▸ Task item:
From the line with "ブログ (1196, 30)" to the last line of the data below, repeat every line exactly and add nothing.

◇ ◇ ◇ ◇ ◇ ◇ ◇

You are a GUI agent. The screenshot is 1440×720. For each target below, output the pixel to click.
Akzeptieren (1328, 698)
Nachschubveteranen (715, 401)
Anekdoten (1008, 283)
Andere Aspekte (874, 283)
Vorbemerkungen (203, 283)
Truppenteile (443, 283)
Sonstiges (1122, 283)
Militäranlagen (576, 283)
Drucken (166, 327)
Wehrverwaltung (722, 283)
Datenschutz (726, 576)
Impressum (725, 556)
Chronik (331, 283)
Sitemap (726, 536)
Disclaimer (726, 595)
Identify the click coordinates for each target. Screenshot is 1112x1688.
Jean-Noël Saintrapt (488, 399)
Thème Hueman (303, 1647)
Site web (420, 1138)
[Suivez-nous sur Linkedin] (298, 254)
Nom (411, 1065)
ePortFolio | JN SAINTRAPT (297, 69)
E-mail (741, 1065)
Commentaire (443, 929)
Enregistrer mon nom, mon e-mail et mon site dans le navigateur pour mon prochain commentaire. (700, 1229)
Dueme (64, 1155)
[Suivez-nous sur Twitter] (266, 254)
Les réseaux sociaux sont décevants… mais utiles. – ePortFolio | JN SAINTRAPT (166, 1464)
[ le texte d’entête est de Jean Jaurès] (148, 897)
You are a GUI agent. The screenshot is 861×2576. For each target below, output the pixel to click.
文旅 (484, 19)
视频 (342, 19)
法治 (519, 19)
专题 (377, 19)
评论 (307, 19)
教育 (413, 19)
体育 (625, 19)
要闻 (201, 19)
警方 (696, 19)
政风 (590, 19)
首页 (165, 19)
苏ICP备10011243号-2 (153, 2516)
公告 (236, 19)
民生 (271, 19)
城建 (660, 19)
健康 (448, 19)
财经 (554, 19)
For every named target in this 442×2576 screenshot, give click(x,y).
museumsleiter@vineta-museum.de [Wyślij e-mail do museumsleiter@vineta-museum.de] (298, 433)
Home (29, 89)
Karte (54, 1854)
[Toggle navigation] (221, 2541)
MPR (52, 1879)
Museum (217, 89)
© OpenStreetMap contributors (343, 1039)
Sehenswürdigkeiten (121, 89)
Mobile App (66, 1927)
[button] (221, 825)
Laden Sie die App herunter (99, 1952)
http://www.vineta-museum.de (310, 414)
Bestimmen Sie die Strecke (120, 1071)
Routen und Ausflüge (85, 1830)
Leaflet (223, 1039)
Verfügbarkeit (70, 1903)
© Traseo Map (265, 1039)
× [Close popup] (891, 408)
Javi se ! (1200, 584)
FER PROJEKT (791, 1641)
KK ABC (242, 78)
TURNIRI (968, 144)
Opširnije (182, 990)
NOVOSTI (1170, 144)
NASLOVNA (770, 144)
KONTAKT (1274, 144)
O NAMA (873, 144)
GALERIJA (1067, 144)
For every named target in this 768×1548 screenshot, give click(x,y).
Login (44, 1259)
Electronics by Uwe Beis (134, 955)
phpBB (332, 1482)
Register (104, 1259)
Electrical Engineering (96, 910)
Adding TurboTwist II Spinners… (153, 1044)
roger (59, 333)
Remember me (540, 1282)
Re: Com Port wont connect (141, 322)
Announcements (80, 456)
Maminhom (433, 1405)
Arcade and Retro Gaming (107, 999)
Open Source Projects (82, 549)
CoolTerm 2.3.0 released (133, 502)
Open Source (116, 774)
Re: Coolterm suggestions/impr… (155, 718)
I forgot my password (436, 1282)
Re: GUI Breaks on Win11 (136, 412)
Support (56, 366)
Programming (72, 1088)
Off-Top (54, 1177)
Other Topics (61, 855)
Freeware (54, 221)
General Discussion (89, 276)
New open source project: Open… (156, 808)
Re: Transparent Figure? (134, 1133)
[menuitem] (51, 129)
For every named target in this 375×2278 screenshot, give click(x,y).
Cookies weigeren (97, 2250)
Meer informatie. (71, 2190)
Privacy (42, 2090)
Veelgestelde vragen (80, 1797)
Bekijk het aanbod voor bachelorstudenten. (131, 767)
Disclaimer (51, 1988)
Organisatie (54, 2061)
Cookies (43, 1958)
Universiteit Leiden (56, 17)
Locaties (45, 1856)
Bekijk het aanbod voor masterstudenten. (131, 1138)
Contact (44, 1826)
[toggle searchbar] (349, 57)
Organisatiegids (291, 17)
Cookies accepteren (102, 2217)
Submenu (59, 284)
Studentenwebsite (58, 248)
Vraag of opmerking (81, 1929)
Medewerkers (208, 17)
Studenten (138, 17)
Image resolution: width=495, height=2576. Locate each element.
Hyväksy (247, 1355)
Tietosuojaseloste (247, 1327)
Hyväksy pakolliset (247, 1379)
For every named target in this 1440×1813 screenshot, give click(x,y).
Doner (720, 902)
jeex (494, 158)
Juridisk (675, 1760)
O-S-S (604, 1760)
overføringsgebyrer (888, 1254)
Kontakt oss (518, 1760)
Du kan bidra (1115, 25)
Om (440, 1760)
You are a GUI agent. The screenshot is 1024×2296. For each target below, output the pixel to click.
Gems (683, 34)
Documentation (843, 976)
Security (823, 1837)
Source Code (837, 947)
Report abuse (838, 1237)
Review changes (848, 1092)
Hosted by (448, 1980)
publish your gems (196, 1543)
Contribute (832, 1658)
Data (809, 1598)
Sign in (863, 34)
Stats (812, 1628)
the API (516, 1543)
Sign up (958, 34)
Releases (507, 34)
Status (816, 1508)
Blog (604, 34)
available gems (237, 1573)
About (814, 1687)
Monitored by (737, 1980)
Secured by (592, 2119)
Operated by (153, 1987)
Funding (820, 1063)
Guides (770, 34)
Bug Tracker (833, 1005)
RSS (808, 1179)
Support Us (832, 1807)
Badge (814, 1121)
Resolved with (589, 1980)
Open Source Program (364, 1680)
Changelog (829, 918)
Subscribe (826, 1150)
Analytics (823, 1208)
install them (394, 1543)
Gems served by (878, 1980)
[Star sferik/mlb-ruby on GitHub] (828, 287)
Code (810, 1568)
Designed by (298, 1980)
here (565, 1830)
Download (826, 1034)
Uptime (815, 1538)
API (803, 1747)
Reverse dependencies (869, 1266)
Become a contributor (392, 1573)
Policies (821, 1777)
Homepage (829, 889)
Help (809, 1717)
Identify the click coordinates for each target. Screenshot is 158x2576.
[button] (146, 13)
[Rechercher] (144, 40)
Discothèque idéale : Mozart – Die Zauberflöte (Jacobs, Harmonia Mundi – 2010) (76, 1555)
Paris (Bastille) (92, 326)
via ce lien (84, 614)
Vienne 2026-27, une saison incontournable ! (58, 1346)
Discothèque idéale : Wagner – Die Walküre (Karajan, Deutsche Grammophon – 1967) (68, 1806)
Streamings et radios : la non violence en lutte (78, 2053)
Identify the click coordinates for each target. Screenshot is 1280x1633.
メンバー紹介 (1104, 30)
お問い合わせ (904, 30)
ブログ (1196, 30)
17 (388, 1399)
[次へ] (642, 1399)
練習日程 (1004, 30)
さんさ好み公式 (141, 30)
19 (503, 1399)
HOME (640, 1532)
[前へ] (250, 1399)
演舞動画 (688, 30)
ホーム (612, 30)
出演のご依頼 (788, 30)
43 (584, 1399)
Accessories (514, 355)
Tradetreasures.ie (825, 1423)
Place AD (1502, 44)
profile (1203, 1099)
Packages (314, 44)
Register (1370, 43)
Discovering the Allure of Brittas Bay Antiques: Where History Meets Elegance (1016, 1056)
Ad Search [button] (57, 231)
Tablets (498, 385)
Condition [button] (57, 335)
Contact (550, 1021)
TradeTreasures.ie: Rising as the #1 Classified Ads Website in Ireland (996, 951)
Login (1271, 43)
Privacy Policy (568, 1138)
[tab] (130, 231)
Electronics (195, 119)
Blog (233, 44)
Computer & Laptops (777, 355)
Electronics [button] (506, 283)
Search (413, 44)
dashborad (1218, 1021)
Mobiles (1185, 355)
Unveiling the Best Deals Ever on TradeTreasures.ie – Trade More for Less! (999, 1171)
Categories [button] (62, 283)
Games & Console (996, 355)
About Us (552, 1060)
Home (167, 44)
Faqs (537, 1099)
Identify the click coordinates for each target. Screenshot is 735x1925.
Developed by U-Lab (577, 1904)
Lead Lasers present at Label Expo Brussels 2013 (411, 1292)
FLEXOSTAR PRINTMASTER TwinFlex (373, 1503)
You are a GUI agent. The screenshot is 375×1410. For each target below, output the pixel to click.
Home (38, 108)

◇ ◇ ◇ ◇ ◇ ◇ ◇

▸ Answer to this exercise:
ブログ (1196, 30)
17 (388, 1399)
[次へ] (642, 1399)
練習日程 (1004, 30)
さんさ好み公式 (141, 30)
19 (503, 1399)
HOME (640, 1532)
[前へ] (250, 1399)
演舞動画 (688, 30)
ホーム (612, 30)
出演のご依頼 (788, 30)
43 (584, 1399)
Accessories (514, 355)
Tradetreasures.ie (825, 1423)
Place AD (1502, 44)
profile (1203, 1099)
Packages (314, 44)
Register (1370, 43)
Discovering the Allure of Brittas Bay Antiques: Where History Meets Elegance (1016, 1056)
Ad Search [button] (57, 231)
Tablets (498, 385)
Condition [button] (57, 335)
Contact (550, 1021)
TradeTreasures.ie: Rising as the #1 Classified Ads Website in Ireland (996, 951)
Login (1271, 43)
Privacy Policy (568, 1138)
[tab] (130, 231)
Electronics (195, 119)
Blog (233, 44)
Computer & Laptops (777, 355)
Electronics [button] (506, 283)
Search (413, 44)
dashborad (1218, 1021)
Mobiles (1185, 355)
Unveiling the Best Deals Ever on TradeTreasures.ie – Trade More for Less! (999, 1171)
Categories [button] (62, 283)
Games & Console (996, 355)
About Us (552, 1060)
Home (167, 44)
Faqs (537, 1099)
Identify the click coordinates for each target. Screenshot is 735x1925.
Developed by U-Lab (577, 1904)
Lead Lasers present at Label Expo Brussels 2013 (411, 1292)
FLEXOSTAR PRINTMASTER TwinFlex (373, 1503)
You are a GUI agent. The screenshot is 375×1410. For each target below, output the pixel to click.
Home (38, 108)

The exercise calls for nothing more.